Reference

John 5:38-47
John 5:38-47

John 5:39–47 is read through the lens of urgent pastoral conviction: the Bible is unrivaled as God’s living communication, but it is meant to point beyond itself to the Redeemer. A translator’s conversion illustrates how careful attention to the text can lead a soul to Christ when the text is allowed to speak. The Word of God is described as living and active—able to probe heart and conscience—and yet a grave danger remains: people can become enamored with the book’s details and miss its ultimate object. The Bible is a window, not an object to be studied apart from the One it reveals.

Jesus’s rebuke of the Jewish leaders is central. Their intensive study had become an end in itself; they treated Scripture as the means to secure life by their own efforts. Jesus overturns that assumption: the Old Testament writings themselves testify about him, and true “abiding” in the Word looks like faith in the Son whom the Father sent. The leaders’ failure is not intellectual ignorance but moral unbelief—they loved the praise of one another, trusted in their handling of the law, and so missed the command that Moses and the prophets repeatedly set before them: to receive the coming prophet and to be transformed by God’s mercy.

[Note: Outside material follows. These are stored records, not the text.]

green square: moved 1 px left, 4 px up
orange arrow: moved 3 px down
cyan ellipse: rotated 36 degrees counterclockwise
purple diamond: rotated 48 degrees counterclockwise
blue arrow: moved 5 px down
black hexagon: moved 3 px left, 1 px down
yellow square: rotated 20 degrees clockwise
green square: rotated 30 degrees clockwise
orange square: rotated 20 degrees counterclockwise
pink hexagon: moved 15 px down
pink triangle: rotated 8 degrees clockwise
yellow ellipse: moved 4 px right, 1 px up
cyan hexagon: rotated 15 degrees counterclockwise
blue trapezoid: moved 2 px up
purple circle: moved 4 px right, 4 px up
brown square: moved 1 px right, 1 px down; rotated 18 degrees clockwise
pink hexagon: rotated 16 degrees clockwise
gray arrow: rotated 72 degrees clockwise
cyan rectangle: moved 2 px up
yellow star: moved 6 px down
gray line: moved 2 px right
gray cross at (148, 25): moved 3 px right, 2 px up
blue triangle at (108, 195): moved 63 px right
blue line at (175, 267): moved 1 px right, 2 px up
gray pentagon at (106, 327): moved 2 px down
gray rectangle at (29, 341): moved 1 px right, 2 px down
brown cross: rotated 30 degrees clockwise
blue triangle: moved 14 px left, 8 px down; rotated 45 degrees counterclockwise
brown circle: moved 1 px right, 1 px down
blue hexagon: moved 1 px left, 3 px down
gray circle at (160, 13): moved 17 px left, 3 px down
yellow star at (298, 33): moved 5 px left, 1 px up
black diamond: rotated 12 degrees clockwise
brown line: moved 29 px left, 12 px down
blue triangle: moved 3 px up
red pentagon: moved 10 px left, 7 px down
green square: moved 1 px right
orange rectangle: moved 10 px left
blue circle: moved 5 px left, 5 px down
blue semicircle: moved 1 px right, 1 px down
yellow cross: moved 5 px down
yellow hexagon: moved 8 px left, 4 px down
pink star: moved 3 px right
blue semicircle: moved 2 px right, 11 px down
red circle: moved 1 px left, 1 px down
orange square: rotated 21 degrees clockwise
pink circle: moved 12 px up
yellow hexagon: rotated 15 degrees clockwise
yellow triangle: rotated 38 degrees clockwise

The discourse stresses witness—Father, works, John the Baptist, and Scripture—and exposes the tragic irony that Scripture, when misread, becomes the very thing that accuses. Moses promised a prophet to come; refusal to believe that prophet renders a people self-condemned even while clinging to the Torah. Jesus did not seek human applause; his mission was servanthood and sacrificial redemption, offering life to those who will come to him.

The pastoral call is precise: continue diligent study, hide the Word in the heart, but never make the book an idol. Let every exegetical effort aim to increase knowledge of God’s character, conviction of human sin, and faith in the Savior. The true goal of Scripture is not accumulation of facts but encounter with Christ, whose cross and resurrection alone supply the life the law points toward. Study faithfully, but receive the One to whom the pages point.